5. After the first cleaning, clean twice daily for the first week then daily for the second week.

Avoid soaking the wound in the bath or in a swimming pool for at least 2 weeks. You can wash or shower as usual. Do not wear your contact lenses for at least 2 weeks. You will be reviewed in clinic 1-2 weeks after the surgery. A second appointment will be made at approximately 6 to 8 weeks to allow a more accurate assessment of the lid height.

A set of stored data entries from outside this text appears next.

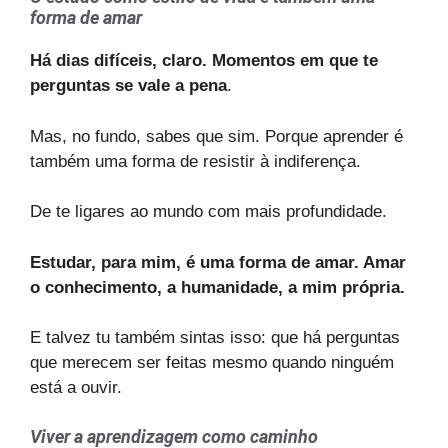
forma de amar
Há dias difíceis, claro.
Momentos em que te
perguntas se vale a pena
.
Mas, no fundo, sabes que sim. Porque aprender é
também uma forma de resistir à indiferença.
De te ligares ao mundo com mais profundidade.
Estudar, para mim, é uma forma de amar. Amar
o conhecimento, a humanidade, a mim própria.
E talvez tu também sintas isso: que há perguntas
que merecem ser feitas mesmo quando ninguém
está a ouvir.
Viver a aprendizagem como caminho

How to put in your eye drops

1. Please wash your hands before putting in your eye drops.
2. After upper eyelid surgery, gently pull down your lower lid and look up, then put the drop into the gap between the lower lid and the eye. Do not touch the eye with the eyedropper.
3. After lower eyelid surgery, it is best to put in your eye drops by gently pulling the upper lid up and looking down. Then put the drop onto the eye. Be careful not to put excess pressure on the lower lid.


Day 3 after surgery
Swelling and bruising is now usually at its maximum. I generally describe the swelling situation as if you have gone a few rounds in the boxing ring with a pro. The the eyelid skin is very thin and very prone to swell impressively. Mild painkillers may be required. Continue ice packs if soothing. Restart aspirin/ clopidogrel if previously stopped.


Days 7-14 after surgery
See your consultant to remove the sutures between 7-14 days. The swelling should be subsiding and the bruising starting to fade. Generally 90% of the bruising settles in 90% of patients within 14 -21 days and makeup may be applied as the skin wounds should be healed. It should be fine to return to work, resume a normal social calendar and undertake mild exercise.

Sutures (stitches)
1. If “absorbable sutures” have been used these may not require removing.
2. Sometimes, even when “absorbable sutures” were used, the surgeon will decide to remove these between 4 and 21 days after surgery.
3. If “permanent” or “non-absorbable” sutures are used, these are removed between 4 and usually 10 days after surgery. Rarely, if a graft has been taken from the ear or scalp, the sutures are left infor  2 weeks. N.B If a stitch breaks and the wound opens, or the vision blurs, or there is bleeding, discharge or excessive pain, please contact your surgeon.


6 -8 weeks after surgery
The remaining 10% of bruising and swelling should have settled in most people.   See your consultant for review. You should now look good enough for the post-operative photos.